La emisión de bonos se estructuró en dos instrumentos: un bono bullet a ocho años con un tipo de interés del 6.045%, destinado a la recompra de deuda existente, incluidos títulos que vencen en 2027 y 2029. El segundo bono tiene un plazo de 25 años con una vida media de 12 años y una tasa de 6.5%, y está dirigido a financiar proyectos de la CFE para 2026. La administración de Claudia Sheinbaum ha comenzado a abrir la puerta a la inversión privada en el sector energético mediante contratos mixtos, lo que busca reactivar las empresas públicas que han enfrentado dificultades financieras.
La CFE ha informado que esta nueva emisión de bonos atrajo a 270 inversores globales, lo que generó una demanda histórica que alcanzó los 10,451 millones de dólares, equivalente a una sobresuscripción siete veces superior al monto emitido.
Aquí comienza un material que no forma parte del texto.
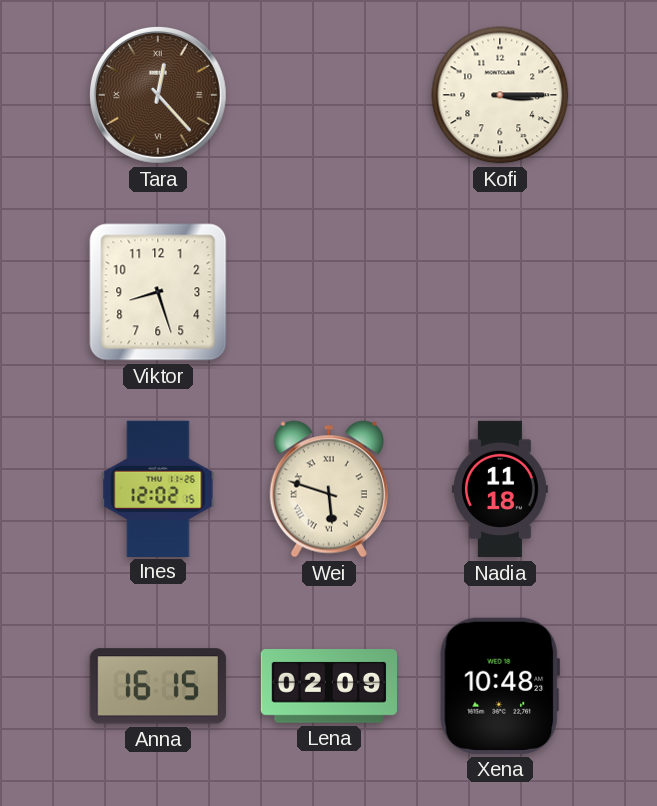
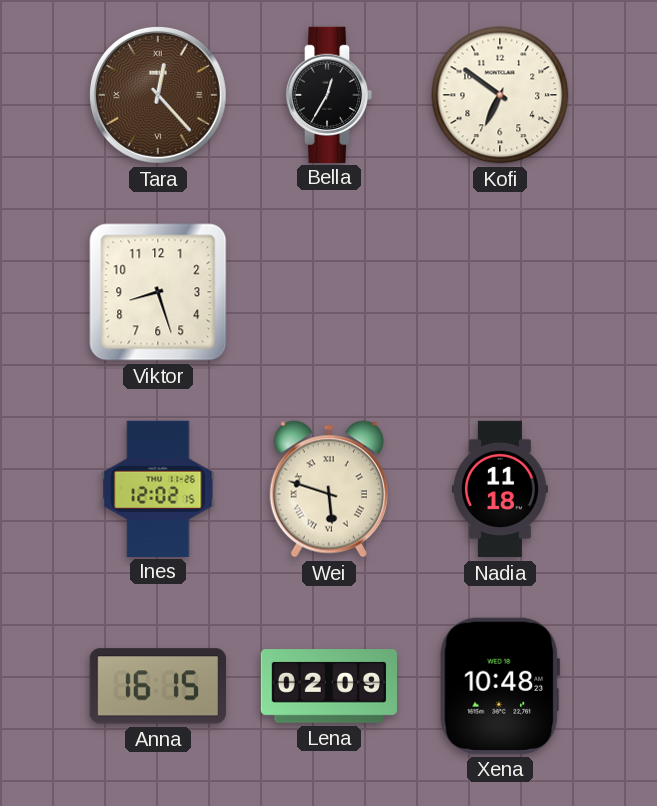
Bella: none -> 12:35
Kofi: 3:15 -> 6:51
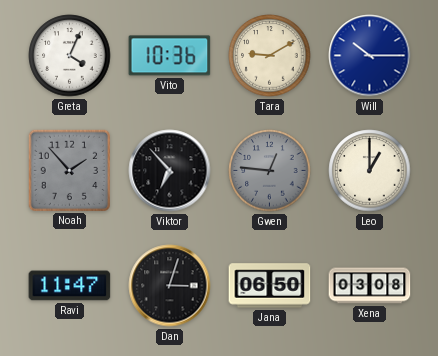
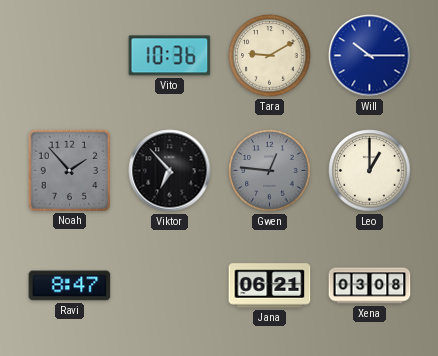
Greta: 4:04 -> none
Ravi: 11:47 -> 8:47
Dan: 3:03 -> none
Jana: 06:50 -> 06:21
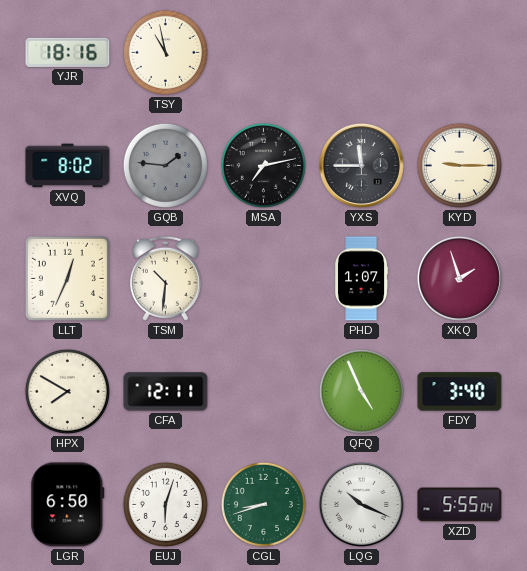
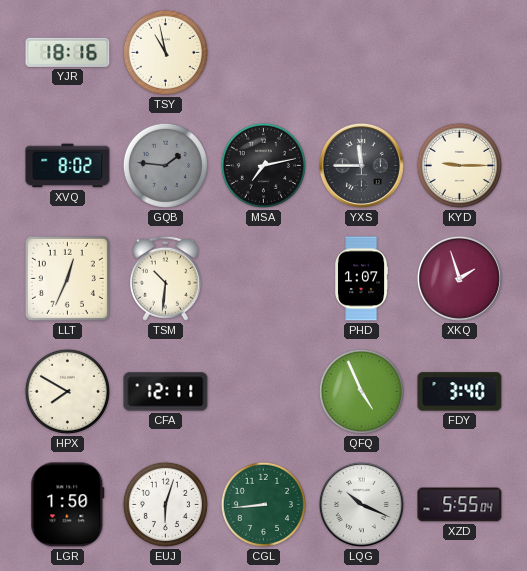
LGR: 6:50 -> 1:50
CGL: 8:42 -> 8:44
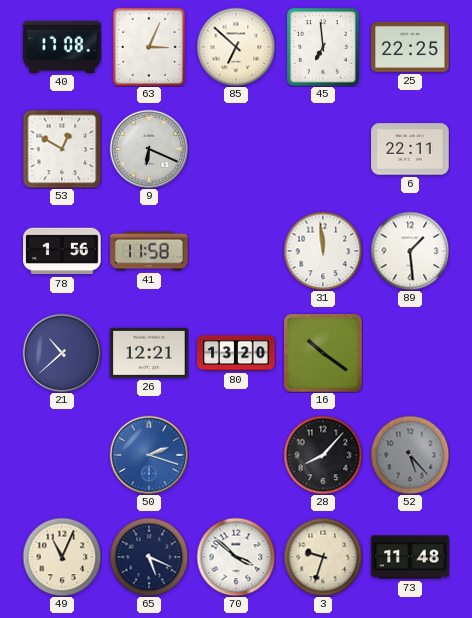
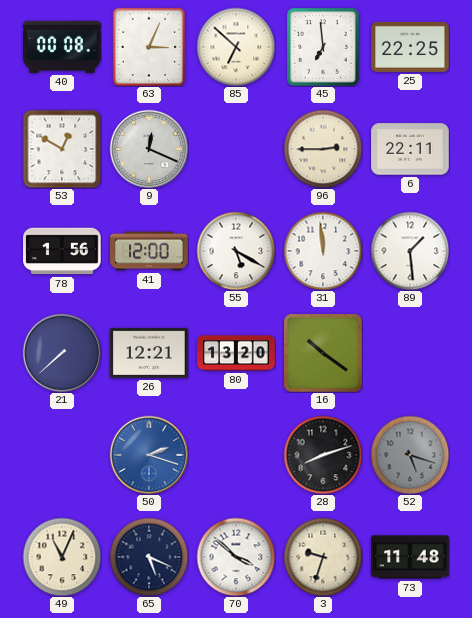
40: 17:08 -> 00:08
9: 6:19 -> 12:19
96: none -> 2:45
41: 11:58 -> 12:00
55: none -> 5:20
21: 10:38 -> 7:38
28: 8:07 -> 8:12
52: 5:23 -> 5:18
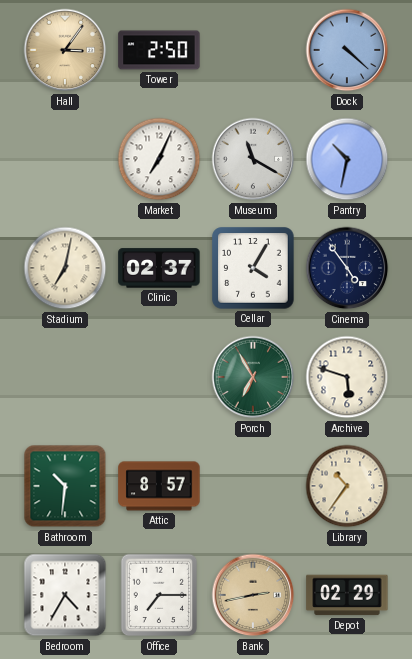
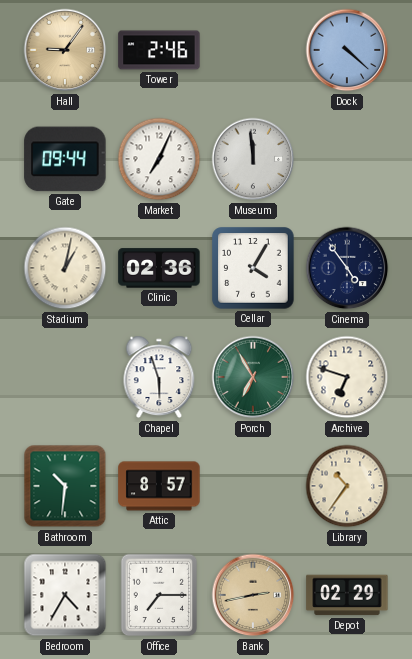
Hall: 3:06 -> 9:06
Tower: 2:50 -> 2:46
Gate: none -> 09:44
Museum: 11:20 -> 11:59
Pantry: 10:32 -> none
Stadium: 7:02 -> 1:02
Clinic: 02:37 -> 02:36
Chapel: none -> 5:57
Archive: 5:48 -> 6:48
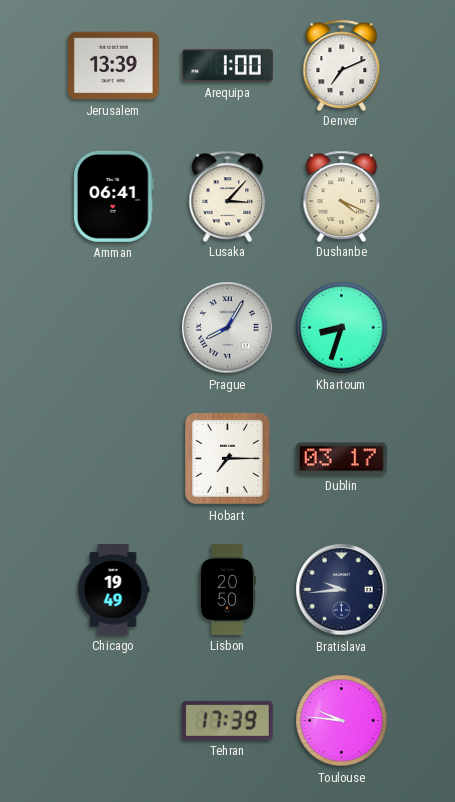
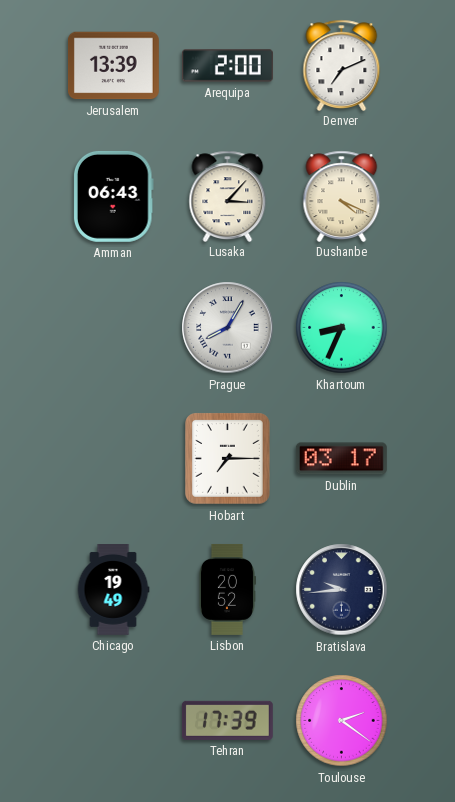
Arequipa: 1:00 -> 2:00
Amman: 06:41 -> 06:43
Khartoum: 8:33 -> 8:34
Lisbon: 20:50 -> 20:52
Toulouse: 9:46 -> 2:21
La colocación fue gestionada por Bank of America, BBVA, Citi, HSBC y JP Morgan, mientras que Morgan Stanley, Santander y Scotiabank actuaron como bancos colocadores. Según la CFE, este éxito marca un hito en su posicionamiento financiero, al reducir el costo de financiamiento a niveles récord y establecer nuevas referencias para futuras emisiones de deuda tanto de la CFE como de otros actores del sector energético mexicano.
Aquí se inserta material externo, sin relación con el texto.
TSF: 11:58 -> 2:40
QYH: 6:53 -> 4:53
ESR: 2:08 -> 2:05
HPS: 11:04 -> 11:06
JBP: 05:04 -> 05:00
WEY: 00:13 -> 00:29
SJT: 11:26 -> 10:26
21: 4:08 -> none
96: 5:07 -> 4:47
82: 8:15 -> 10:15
Ante el aumento de la demanda de energía eléctrica, especialmente del sector industrial, la CFE está rediseñando sus operaciones. La administración de Sheinbaum ha centrado sus esfuerzos en el desarrollo de proyectos eólicos, fotovoltaicos y de ciclo combinado para satisfacer las necesidades de distintos sectores. Aunque la reforma energética de 2014 había permitido la entrada de inversores privados en el sector eléctrico, el enfoque de soberanía energética del actual Gobierno ha limitado las perspectivas en esta industria. A pesar de esto, Sheinbaum ha restaurado el estatus de empresa pública a la CFE y ha facilitado la celebración de contratos mixtos.